#### [Data for analysis]
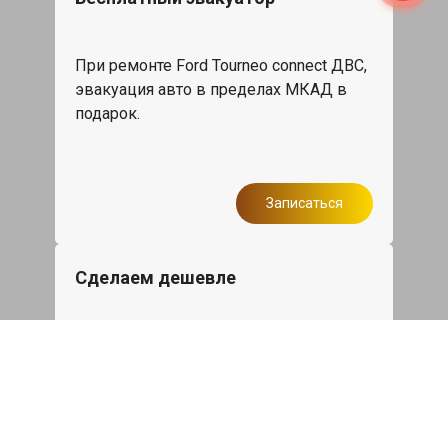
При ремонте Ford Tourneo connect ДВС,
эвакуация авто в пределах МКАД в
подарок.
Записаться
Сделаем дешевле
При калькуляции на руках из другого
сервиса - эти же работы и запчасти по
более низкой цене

--

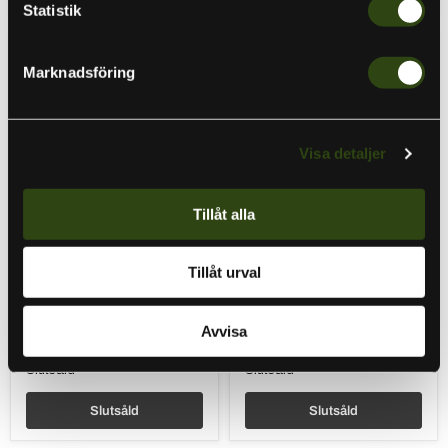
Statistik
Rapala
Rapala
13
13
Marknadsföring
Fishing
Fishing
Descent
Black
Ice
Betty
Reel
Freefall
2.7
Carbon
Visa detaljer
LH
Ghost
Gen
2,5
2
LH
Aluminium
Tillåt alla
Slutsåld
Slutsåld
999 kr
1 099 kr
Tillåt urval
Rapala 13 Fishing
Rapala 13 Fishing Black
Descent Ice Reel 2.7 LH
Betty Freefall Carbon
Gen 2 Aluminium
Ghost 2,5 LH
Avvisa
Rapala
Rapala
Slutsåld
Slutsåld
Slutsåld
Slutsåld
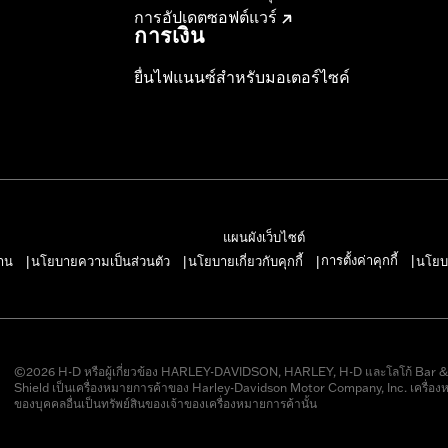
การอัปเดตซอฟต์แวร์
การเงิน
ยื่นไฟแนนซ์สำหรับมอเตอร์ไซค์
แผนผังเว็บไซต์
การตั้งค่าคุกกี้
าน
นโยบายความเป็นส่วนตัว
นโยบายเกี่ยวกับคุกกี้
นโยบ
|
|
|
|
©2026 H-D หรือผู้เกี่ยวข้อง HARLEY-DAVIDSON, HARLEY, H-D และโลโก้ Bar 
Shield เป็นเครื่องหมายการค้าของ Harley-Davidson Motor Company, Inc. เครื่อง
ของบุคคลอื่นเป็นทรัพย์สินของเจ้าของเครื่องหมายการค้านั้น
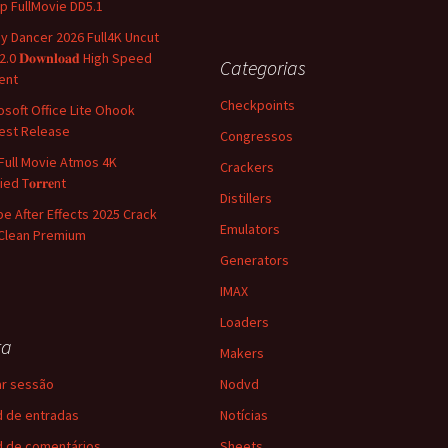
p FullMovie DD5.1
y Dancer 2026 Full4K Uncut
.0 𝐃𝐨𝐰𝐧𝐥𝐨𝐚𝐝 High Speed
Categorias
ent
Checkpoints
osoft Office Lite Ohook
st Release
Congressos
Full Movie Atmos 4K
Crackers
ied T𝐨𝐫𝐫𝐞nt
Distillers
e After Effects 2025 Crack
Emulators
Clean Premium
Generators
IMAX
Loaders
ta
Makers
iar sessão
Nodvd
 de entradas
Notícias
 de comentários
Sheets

#### [What to produce]
Using the records above, print exactly the lines between the ones containing "Tillåt urval" and "𝐃𝐨𝐰𝐧𝐥𝐨𝐚𝐝 High Speed", inclusive, and nothing else; no pictures.

#### [Response to the exercise]
Tillåt urval
Rapala 13 Fishing
Rapala 13 Fishing Black
Descent Ice Reel 2.7 LH
Betty Freefall Carbon
Gen 2 Aluminium
Ghost 2,5 LH
Avvisa
Rapala
Rapala
Slutsåld
Slutsåld
Slutsåld
Slutsåld
การอัปเดตซอฟต์แวร์
การเงิน
ยื่นไฟแนนซ์สำหรับมอเตอร์ไซค์
แผนผังเว็บไซต์
การตั้งค่าคุกกี้
าน
นโยบายความเป็นส่วนตัว
นโยบายเกี่ยวกับคุกกี้
นโยบ
|
|
|
|
©2026 H-D หรือผู้เกี่ยวข้อง HARLEY-DAVIDSON, HARLEY, H-D และโลโก้ Bar 
Shield เป็นเครื่องหมายการค้าของ Harley-Davidson Motor Company, Inc. เครื่อง
ของบุคคลอื่นเป็นทรัพย์สินของเจ้าของเครื่องหมายการค้านั้น
p FullMovie DD5.1
y Dancer 2026 Full4K Uncut
.0 𝐃𝐨𝐰𝐧𝐥𝐨𝐚𝐝 High Speed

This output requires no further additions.